La molienda a palos metafísicos nos la llevamos puesta, de eso no hay duda, pero es que nadie dijo que dejarse acompañar por las palabras fuese cómodo, ni fácil, mucho menos cuando son lanzadas por un nihilista como Vilá. Por favor, les pedimos encarecidamente que no caigan en el error de confundir nihilismo con pesimismo. Los pesimistas son unos tristes aburridos, mientras que los seguidores de Nietzsche gustan del bebercio, la ironía y los bailes, incluso en medio de la tragedia. Sobre todo, bailar en medio de la tragedia, o entre tumbas y muertos, un modo extraño, aunque excelente, de sortear el abismo al sentir el suelo sometido bajo los pies. Juan Vilá ha hecho un esfuerzo notable por explicar el porqué de casi todo esto en su novela, así que no vamos a ser nosotros tan gilipollas (por mucho título en Filosofía que tengamos) de creer que podemos expresarlo mejor.

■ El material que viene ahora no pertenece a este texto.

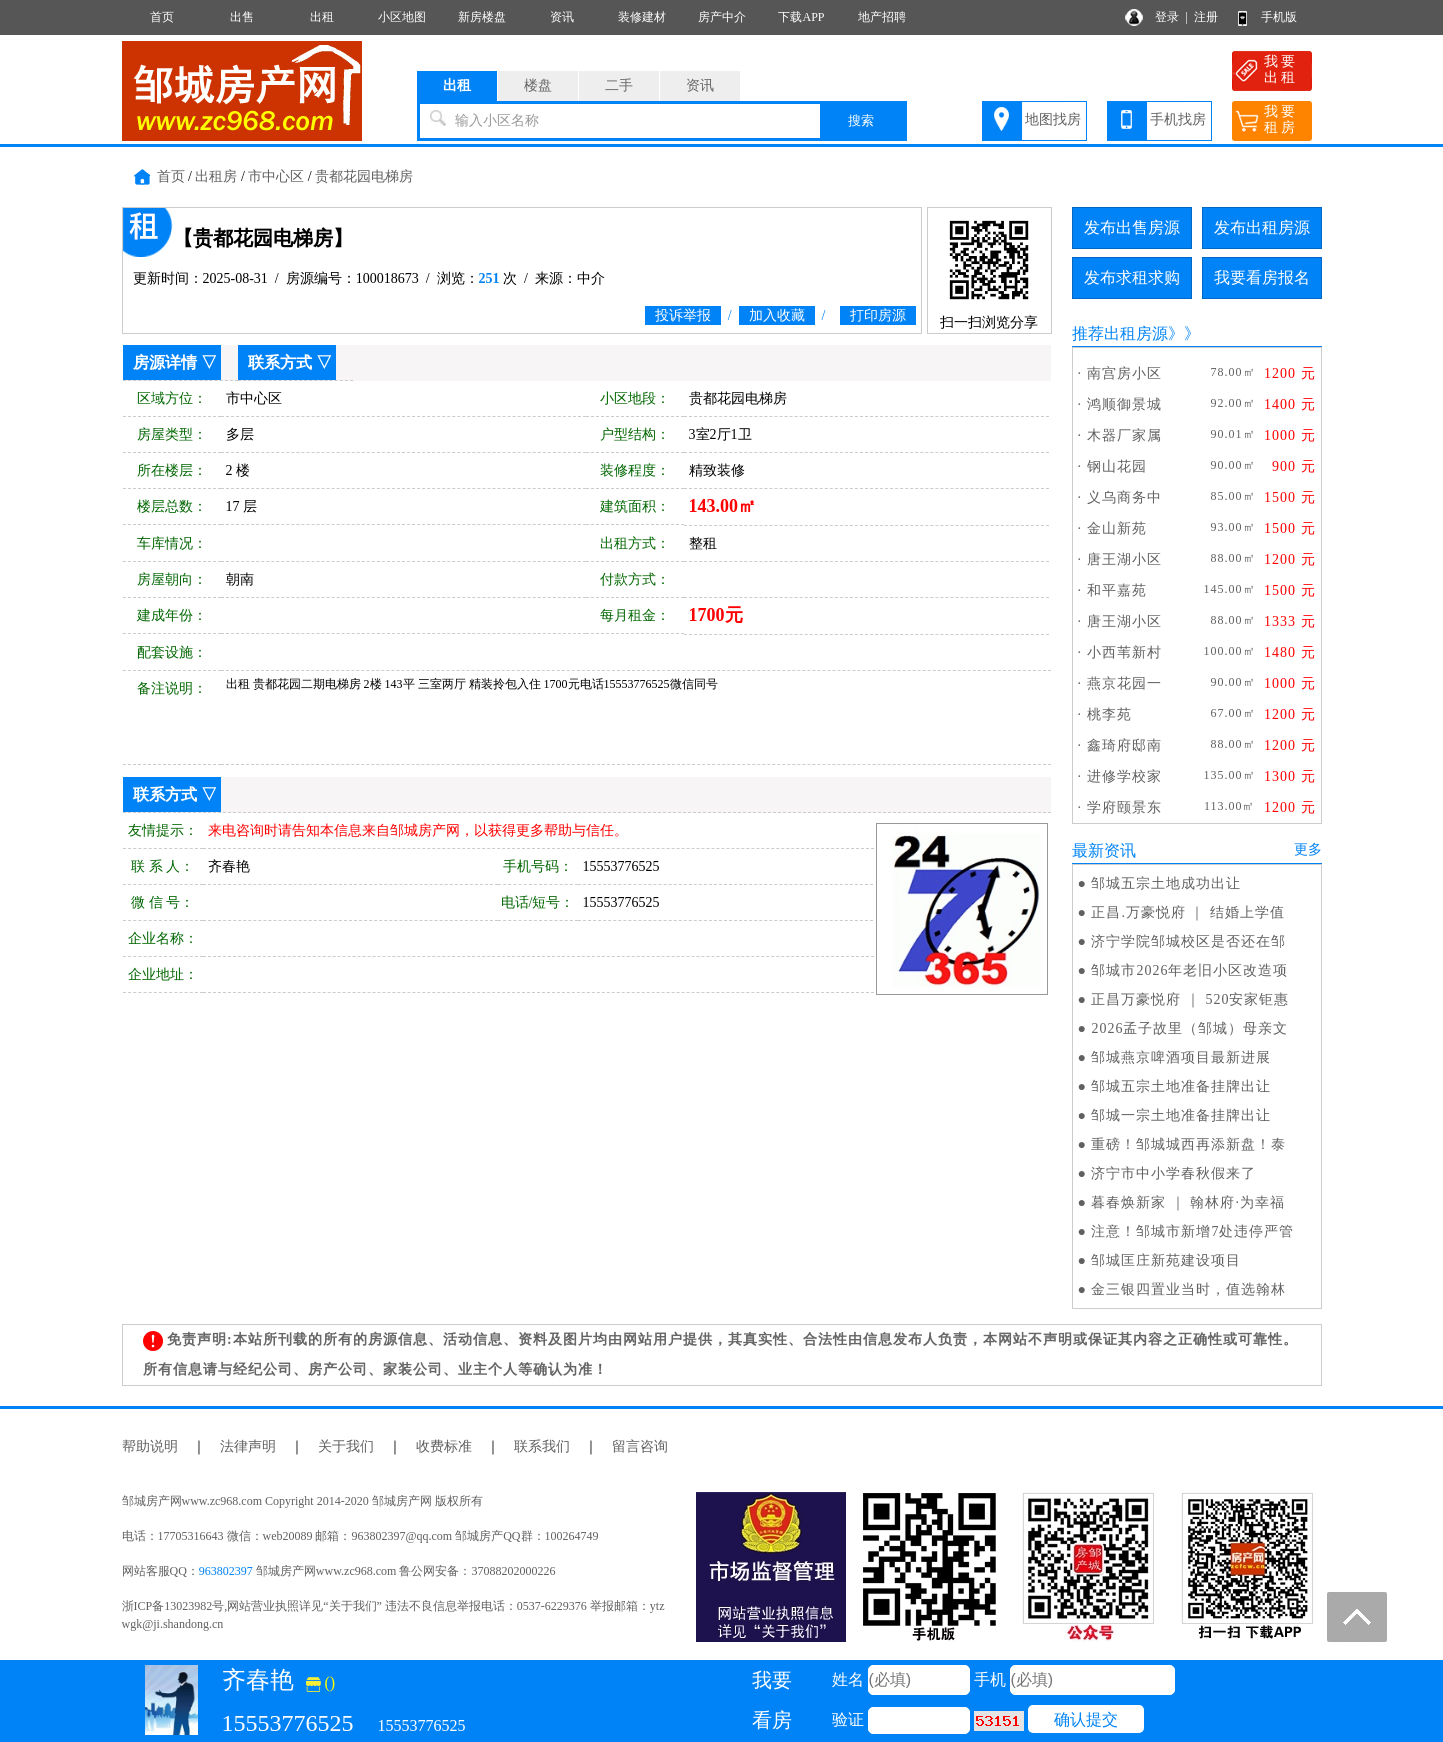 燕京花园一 (1124, 683)
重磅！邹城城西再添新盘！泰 (1188, 1144)
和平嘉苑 (1117, 590)
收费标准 (444, 1446)
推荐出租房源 (1120, 333)
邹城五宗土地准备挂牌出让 (1181, 1086)
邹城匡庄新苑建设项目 (1166, 1260)
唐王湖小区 (1124, 559)
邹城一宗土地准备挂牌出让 (1181, 1115)
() (321, 1682)
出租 (322, 17)
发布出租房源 (1262, 227)
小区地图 (402, 17)
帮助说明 (150, 1446)
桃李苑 (1109, 714)
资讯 (562, 17)
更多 (1308, 849)
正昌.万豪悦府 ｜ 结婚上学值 (1188, 912)
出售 (242, 17)
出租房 (216, 176)
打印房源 (878, 315)
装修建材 (642, 17)
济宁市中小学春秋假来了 (1173, 1173)
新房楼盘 (482, 17)
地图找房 (1053, 119)
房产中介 (722, 17)
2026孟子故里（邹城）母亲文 (1189, 1028)
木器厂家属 (1124, 435)
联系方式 (280, 362)
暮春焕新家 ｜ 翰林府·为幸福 (1188, 1202)
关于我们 (346, 1446)
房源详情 (165, 362)
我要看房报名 (1262, 277)
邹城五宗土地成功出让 (1166, 883)
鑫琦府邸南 (1124, 745)
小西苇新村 (1124, 652)
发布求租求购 (1132, 277)
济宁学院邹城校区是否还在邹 (1188, 941)
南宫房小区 (1124, 373)
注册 (1206, 17)
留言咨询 (640, 1446)
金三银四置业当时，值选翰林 (1188, 1289)
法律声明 (248, 1446)
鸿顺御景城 (1124, 404)
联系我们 (542, 1446)
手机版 (1279, 17)
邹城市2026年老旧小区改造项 (1189, 970)
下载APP (801, 17)
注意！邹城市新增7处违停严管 (1192, 1231)
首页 (162, 17)
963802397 (226, 1571)
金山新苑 (1117, 528)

“…Los pesimistas son unos tristes aburridos…» Esto sí que no lo esperaba, es casi un insulto, y más para promocionar un libro que tiene pinta de interesante. “Qué dirán mis muertos que todavía siguen ahí como si nada, y continuan a opinar mientras la vida pasa, especialmente ella que muy a menudo, y de golpe, como si se despertara mientras rebana cebollas pronuncia mi nombre para luego tranquilizarse -y a mí dejarme suspendido- con un “No, nada, nada”. Aun hoy sigo haciendo suposiciones sobre lo que quizo decir en ese instante con resultado nulo: a) que sobre el misterio de las lágrimas, de cebollas o no, es mejor dejarlo así pues ya los hay en demasia, certeza con la cual andábamos muy de acuerdo y no eran tantas, b) que si será cierto que para no llorar como en aquella película hay que dejarlas “macerar” un día antes en la heladera, c) que si por favor las cortara yo, ya que no soporto el olor a cebollas y me hacen moquear, d) Su distribuir el tiempo y el espacio con ese ¿En qué andás? Acordate de… y me detengo acá pues es larga; que siga cortando cebollas, porque si la ayudo no me queda tiempo para no hacer nada”.